Societe Generale IT staff will be a deciding factor in whether the bank's programme to prevent a repeat of the £3.6bn rogue trader fraud succeeds, according to a report published by the French bank last week.
The bank is spending £80m over the next two years including "significant IT investments" to prevent a repeat of the unauthorised trading activity carried out by Jermain Kerviel in January,
The bank's IT infrastructure has weaknesses, according to the report. IT improvements will contribute to a "considerable workload" for the overall programme of improvements.
"The capacity of the IT department to respond to all of the demands will be a determining factor in the programmes success," it said.
The bank has almost 200 people working on improving the its defences, which include improving the security of the IT infrastructure and applications, the control of IT user access rights and improving systems to detect inappropriate activity from within the company.
These include regularly changing passwords for sensitive applications and reinforcing access controls.

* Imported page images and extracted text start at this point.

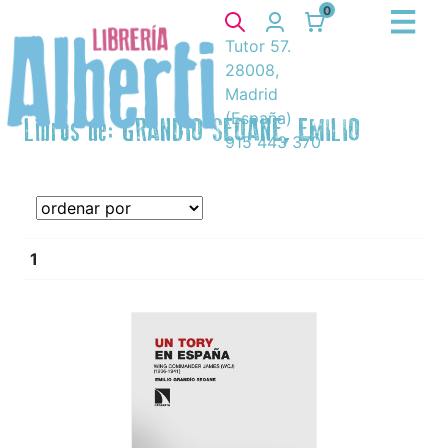
0
Tutor 57.
28008,
Madrid
(España)
Libros de: GRANDIO SEOANE, EMILIO
915 443 370
1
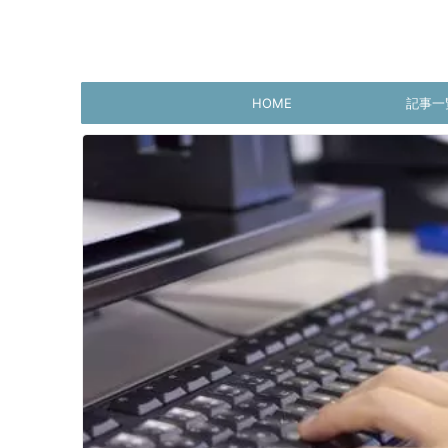
HOME
記事一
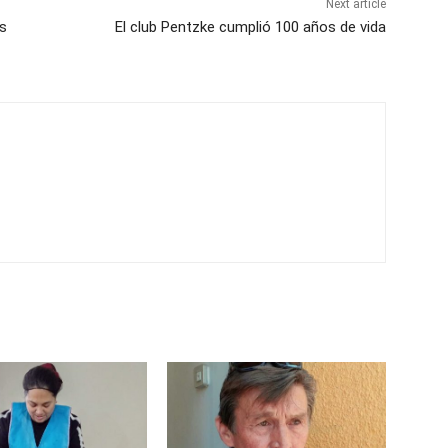
Next article
s
El club Pentzke cumplió 100 años de vida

The report said work is under way and that the bank would continue to spend money on improving IT systems when initial projects are complete.
"These projects, which have already been launched, will for the most part be completed during the first half of 2009, although investment in IT will continue into 2010," said the report.
Bob McDowall, analyst at TowerGroup, said it is important for the bank's reputation to be seen to be spending money on IT security. "The main area is security related and Socgen is investing in biometric technology which is quite expensive and will require elaborate processes."